'''
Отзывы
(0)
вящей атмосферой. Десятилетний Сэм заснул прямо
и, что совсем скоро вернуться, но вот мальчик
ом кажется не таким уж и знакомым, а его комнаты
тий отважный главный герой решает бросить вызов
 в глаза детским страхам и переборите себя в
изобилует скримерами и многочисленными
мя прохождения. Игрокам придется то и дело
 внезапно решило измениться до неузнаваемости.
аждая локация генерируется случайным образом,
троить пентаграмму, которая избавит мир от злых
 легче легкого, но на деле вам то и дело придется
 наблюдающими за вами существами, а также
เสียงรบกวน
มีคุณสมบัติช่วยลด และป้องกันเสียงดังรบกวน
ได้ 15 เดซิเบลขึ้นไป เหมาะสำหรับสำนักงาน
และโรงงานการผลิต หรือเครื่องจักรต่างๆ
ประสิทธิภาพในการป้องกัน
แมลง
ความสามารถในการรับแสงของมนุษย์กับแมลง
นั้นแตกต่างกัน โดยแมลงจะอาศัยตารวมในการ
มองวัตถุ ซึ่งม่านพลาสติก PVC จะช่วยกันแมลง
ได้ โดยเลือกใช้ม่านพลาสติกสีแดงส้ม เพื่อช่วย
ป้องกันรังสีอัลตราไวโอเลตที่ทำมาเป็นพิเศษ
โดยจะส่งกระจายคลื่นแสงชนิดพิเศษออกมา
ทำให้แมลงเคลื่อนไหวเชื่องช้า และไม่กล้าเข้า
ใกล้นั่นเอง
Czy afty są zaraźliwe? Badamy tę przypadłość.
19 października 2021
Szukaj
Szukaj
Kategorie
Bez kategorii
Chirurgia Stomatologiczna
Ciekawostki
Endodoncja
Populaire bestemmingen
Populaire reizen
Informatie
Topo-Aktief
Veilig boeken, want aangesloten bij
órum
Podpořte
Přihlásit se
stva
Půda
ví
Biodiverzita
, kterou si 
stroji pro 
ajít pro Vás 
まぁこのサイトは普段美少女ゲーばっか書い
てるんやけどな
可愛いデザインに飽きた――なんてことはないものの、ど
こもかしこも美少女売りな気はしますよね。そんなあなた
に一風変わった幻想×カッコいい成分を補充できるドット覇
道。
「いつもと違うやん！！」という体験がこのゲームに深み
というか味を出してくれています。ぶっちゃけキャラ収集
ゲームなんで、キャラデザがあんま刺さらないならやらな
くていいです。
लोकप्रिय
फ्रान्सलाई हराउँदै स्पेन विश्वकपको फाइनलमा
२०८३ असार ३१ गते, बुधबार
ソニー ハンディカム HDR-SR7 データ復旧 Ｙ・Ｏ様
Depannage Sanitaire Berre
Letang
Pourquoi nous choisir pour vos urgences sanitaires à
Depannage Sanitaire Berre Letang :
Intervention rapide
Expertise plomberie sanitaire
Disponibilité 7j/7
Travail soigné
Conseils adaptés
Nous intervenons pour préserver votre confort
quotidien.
'''
'''
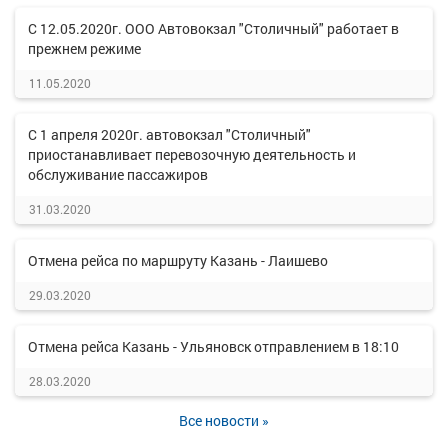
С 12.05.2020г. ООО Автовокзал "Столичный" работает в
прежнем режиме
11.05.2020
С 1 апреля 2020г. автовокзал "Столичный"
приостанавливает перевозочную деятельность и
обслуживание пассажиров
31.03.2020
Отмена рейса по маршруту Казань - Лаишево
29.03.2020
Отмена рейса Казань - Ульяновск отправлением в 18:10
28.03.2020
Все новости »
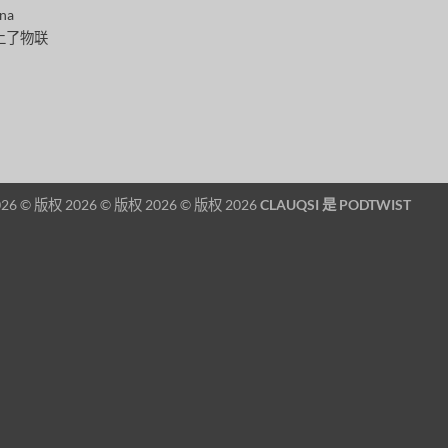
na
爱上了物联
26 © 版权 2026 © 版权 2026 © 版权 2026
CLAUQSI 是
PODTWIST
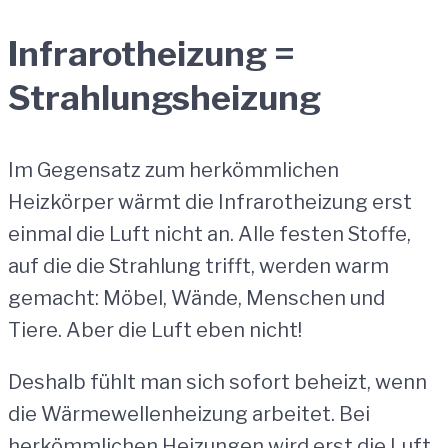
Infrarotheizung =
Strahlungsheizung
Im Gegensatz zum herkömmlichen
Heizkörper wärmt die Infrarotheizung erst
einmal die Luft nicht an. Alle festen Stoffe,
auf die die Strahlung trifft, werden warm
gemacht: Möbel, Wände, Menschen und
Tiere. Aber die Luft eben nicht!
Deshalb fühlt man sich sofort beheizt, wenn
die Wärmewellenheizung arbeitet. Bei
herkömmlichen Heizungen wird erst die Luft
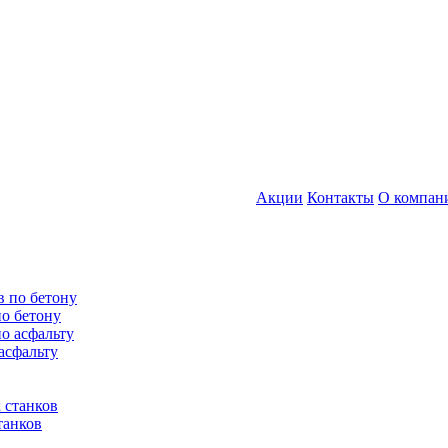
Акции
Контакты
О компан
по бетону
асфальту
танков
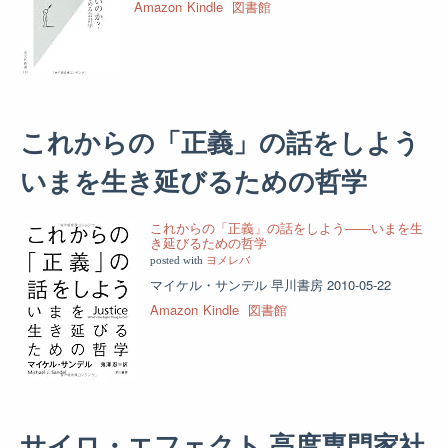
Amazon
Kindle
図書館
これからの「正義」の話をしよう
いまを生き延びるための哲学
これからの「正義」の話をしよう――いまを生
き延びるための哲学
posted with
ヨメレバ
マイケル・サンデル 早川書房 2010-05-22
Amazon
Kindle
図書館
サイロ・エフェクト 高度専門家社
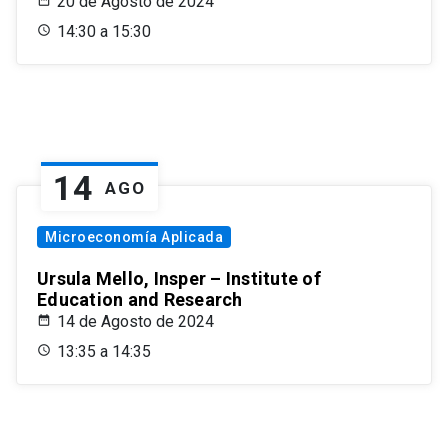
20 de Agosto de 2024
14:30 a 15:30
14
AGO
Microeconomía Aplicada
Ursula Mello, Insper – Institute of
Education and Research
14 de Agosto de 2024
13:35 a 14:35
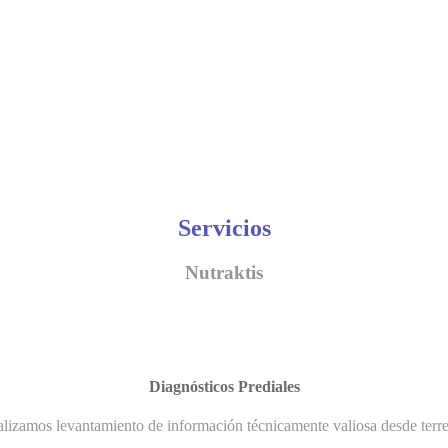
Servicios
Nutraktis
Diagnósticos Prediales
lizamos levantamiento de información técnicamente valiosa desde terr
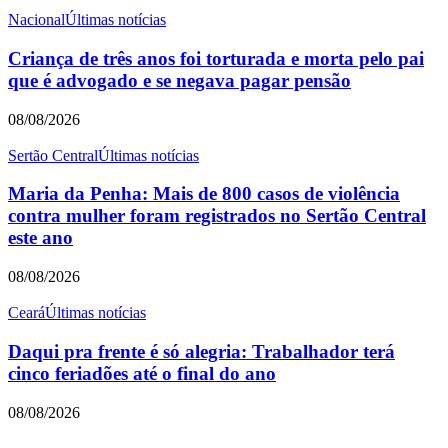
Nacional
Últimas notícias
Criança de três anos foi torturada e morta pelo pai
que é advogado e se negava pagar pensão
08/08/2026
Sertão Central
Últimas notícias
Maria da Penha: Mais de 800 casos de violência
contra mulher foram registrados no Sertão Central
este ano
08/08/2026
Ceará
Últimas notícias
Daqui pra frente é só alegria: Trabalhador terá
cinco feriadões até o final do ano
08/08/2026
'''
'''
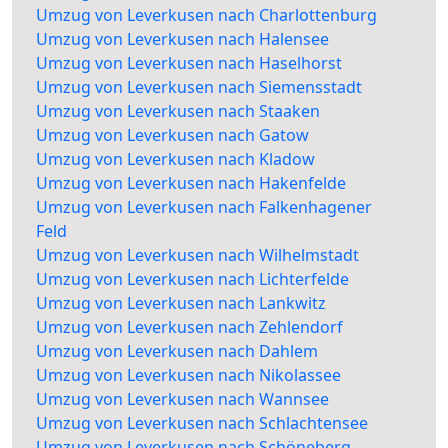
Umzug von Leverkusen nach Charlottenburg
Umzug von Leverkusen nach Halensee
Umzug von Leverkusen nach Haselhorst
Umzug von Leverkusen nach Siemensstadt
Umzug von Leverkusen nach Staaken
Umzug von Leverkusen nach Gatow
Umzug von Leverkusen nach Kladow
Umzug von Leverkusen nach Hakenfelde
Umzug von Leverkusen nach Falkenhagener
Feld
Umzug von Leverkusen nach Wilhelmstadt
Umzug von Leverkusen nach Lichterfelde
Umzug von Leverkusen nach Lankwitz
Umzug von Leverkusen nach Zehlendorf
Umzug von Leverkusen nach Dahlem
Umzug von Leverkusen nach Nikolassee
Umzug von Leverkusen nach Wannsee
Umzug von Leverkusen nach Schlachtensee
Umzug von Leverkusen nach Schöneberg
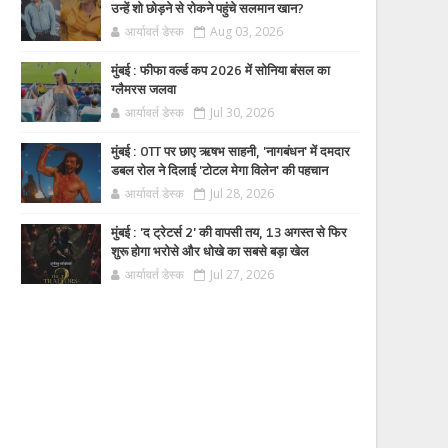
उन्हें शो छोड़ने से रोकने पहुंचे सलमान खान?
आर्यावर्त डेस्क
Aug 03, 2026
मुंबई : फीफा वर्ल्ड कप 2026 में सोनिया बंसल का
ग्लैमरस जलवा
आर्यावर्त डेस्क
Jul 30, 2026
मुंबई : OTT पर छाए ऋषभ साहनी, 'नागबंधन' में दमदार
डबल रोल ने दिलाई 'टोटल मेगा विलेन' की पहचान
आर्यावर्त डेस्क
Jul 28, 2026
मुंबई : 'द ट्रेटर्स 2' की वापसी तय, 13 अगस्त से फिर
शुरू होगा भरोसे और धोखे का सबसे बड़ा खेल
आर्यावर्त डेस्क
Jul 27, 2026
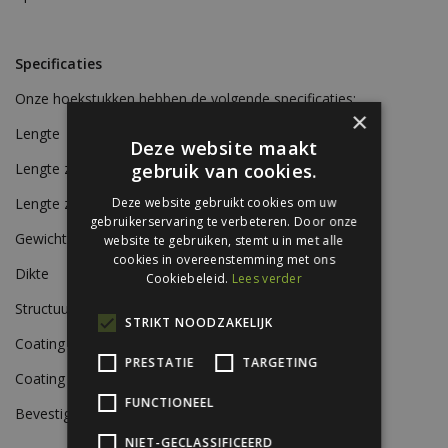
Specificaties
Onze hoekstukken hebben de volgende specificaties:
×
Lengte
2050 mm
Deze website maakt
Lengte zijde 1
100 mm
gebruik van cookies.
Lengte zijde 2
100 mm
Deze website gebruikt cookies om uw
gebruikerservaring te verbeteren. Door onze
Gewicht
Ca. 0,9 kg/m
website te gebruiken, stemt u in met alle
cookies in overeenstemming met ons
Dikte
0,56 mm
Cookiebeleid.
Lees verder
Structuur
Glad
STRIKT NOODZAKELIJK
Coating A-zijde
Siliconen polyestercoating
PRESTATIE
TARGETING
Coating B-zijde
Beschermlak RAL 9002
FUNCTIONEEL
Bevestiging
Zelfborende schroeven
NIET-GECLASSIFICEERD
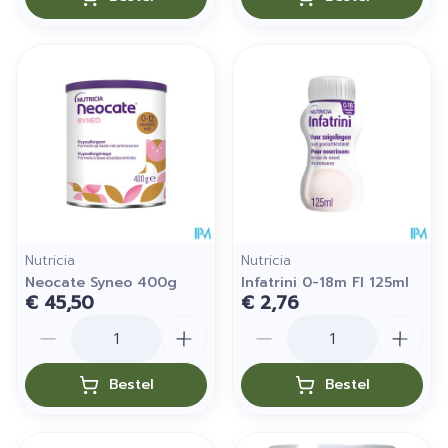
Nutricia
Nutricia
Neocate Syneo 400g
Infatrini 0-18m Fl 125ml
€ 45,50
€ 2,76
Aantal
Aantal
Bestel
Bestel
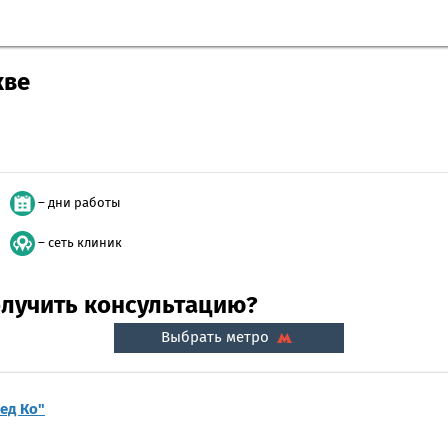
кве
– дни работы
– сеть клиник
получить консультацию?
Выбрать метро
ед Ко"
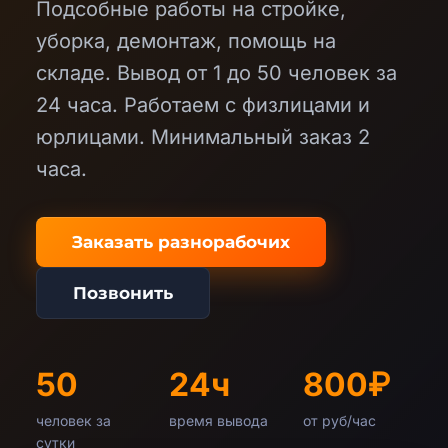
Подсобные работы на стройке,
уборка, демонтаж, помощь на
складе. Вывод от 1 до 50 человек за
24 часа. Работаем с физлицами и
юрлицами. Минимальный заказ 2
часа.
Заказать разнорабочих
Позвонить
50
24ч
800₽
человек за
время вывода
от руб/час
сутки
'''
Instructions to follow:
Output nothing but the number of lines in the data containing the string "Populaire".

Solution:
2